We constructed the corn quiche in a tef crust that I had read about here, but I substituted this for the traditional wheat. Gluten-free products, I have discovered, are far more crumbly, less cohesive, and a little more demanding of my time than traditional flour. But that's just the joy of the challenge. I added a bit more butter and about a half cup more water to the crust, and I put it in the freezer for ten minutes to rest, since GF flour seems to behave more when it's cold. Instead of tabasco sauce, I used a wheat-free piquante sauce. *Yikes, it's hot. Beware* And we shaved corn cobs for the kernels, cobs that were so juicy that corn juice showered on us both. There was a flurry of flour on the kitchen floor after I made it, but it was all worth it.

Take a look at this if you want to see it.
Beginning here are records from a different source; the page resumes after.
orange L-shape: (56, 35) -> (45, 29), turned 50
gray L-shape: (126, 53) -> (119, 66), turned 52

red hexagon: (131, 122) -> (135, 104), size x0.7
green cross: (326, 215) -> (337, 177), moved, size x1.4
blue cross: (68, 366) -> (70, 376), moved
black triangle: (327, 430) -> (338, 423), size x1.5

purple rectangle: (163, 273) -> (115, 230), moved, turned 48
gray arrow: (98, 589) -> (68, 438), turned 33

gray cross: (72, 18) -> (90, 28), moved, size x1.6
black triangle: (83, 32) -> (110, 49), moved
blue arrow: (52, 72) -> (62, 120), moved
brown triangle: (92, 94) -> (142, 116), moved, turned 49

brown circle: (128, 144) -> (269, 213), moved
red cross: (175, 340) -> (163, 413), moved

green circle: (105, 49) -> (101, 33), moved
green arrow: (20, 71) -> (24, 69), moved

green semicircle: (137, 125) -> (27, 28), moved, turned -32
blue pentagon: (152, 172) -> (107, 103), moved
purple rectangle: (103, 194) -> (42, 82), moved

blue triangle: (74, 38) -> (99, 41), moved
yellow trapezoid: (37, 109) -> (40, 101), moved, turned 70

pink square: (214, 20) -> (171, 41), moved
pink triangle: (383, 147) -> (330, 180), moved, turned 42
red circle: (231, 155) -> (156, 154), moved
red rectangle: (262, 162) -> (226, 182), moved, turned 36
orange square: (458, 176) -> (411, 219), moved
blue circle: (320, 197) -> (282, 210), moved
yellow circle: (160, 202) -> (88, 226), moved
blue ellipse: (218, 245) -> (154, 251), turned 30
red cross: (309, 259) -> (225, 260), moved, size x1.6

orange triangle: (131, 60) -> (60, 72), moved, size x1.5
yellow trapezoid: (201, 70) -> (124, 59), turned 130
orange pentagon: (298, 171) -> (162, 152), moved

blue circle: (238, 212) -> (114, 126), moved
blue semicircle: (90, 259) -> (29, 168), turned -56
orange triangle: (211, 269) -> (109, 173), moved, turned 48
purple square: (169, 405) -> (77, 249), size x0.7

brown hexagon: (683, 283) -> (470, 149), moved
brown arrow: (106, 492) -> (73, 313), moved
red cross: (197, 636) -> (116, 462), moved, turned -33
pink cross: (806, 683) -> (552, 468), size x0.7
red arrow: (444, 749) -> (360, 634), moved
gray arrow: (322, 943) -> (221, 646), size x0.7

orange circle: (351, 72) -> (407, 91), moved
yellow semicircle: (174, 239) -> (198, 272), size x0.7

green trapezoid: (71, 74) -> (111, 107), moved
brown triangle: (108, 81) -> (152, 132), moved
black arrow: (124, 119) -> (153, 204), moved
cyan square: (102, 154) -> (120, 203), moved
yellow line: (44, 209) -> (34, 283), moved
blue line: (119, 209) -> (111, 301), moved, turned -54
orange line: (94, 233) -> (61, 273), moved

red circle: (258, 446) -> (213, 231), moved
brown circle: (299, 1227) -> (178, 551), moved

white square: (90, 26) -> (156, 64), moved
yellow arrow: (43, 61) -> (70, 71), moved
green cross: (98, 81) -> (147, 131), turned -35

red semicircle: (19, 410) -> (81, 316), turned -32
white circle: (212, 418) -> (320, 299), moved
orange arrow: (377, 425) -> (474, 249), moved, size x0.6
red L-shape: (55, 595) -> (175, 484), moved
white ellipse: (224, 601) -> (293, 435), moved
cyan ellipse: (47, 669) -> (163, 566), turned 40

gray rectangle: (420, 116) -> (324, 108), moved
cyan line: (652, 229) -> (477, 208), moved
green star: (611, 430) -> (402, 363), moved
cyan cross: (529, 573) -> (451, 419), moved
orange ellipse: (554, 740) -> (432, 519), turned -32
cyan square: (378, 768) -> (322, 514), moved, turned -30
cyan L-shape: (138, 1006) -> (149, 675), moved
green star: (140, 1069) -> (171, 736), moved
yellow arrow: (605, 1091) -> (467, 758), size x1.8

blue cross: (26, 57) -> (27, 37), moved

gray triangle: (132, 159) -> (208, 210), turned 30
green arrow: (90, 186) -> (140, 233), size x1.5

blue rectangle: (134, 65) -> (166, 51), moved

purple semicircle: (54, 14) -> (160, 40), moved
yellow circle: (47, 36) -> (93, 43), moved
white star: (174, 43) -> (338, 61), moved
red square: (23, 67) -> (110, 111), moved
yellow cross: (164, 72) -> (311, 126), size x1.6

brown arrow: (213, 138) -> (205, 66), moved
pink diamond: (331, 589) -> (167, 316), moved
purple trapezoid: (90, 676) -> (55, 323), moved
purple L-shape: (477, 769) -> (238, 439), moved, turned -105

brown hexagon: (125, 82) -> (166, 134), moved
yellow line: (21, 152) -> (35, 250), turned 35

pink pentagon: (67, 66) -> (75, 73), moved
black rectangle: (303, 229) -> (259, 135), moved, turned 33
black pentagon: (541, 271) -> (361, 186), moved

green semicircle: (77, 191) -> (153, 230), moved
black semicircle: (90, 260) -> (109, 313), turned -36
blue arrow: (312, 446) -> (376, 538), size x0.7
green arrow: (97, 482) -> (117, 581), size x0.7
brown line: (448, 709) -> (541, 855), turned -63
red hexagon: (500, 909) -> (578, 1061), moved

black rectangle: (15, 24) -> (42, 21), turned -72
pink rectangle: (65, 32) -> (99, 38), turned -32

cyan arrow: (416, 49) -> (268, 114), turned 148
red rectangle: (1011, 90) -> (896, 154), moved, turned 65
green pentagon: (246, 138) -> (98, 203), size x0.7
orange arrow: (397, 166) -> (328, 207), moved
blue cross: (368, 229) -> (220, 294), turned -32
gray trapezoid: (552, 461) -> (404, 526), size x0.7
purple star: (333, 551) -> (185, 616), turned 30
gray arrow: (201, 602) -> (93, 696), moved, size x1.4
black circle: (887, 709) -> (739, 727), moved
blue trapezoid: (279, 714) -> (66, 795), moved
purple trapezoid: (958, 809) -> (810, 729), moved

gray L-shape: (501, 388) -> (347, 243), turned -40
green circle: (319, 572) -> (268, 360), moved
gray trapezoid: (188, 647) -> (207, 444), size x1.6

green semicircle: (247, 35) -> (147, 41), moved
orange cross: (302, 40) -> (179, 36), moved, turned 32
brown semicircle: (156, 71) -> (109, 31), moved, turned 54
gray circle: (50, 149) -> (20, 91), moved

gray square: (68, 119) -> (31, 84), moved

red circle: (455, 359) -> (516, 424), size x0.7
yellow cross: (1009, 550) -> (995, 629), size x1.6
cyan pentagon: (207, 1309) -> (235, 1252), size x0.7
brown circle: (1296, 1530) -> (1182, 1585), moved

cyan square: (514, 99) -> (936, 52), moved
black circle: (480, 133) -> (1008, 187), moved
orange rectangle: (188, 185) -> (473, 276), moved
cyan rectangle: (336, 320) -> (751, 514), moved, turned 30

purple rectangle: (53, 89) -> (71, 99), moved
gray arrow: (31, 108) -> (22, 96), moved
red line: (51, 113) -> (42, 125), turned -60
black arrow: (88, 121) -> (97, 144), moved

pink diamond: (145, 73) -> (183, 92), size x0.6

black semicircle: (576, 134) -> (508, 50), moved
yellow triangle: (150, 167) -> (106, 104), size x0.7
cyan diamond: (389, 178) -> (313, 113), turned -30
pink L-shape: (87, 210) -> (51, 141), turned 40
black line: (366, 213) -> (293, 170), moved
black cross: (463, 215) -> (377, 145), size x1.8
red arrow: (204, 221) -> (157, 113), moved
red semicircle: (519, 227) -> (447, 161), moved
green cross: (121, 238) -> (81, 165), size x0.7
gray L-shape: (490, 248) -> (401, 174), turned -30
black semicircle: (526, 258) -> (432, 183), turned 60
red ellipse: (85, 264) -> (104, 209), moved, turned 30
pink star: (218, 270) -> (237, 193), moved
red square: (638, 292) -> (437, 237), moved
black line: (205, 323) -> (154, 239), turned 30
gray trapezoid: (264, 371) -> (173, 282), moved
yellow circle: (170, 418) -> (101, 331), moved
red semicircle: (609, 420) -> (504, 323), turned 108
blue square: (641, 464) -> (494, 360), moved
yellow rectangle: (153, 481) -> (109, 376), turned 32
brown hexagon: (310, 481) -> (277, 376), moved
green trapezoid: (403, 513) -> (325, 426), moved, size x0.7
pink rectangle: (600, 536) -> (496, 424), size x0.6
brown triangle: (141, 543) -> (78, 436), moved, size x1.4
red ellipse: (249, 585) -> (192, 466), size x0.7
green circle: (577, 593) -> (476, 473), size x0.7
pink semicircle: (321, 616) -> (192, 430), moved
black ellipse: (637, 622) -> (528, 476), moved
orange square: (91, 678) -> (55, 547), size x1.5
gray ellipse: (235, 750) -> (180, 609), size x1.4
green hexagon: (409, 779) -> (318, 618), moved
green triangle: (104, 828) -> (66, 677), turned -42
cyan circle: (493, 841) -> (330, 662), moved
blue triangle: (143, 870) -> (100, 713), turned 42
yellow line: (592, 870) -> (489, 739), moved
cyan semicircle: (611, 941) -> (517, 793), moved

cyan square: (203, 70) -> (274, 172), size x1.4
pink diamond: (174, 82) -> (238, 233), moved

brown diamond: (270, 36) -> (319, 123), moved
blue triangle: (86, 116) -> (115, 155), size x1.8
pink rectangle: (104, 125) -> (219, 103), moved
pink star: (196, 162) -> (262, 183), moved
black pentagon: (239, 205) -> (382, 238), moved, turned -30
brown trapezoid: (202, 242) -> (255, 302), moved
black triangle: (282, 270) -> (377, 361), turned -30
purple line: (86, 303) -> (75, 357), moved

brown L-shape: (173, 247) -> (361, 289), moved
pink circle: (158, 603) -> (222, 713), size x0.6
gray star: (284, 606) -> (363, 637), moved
Sorry there isn't any left for you to eat, however. We ate it hot, and then we ate some more when Amy came over later. She loved it too. We all agreed that the tef crust is outrageously good. Better than traditional crust. Because it was so crumbly in the making, I had to pat it into the pie pan. It was thick, but still soft. More manageable than traditional crust. Hearty without feeling too healthy. Slightly sweet. And the eggs were a mile high. I used shaved asiago cheese instead of the swiss cheese, and it gave the quiche an extra depth. I'm going on a picnic tomorrow, and I'm sure the leftovers will go fast.

Last, we ate apricot-cherry crisp straight out of the oven. Okay, we waited a few minutes, but it still steamed as we ate it. We couldn't wait. The apricots had been fit-to-burst juicy in their original form. In the crisp, they had exploded and oozed into the rest of the dessert. The cherries stayed intact, which gave the entire crisp a rosy glow. And the crumble topping, made with GF flour again, tasted of brown sugar and nutmeg. We never missed the white flour.

I'll post the recipes tomorrow. Now, I have to tackle the dishes.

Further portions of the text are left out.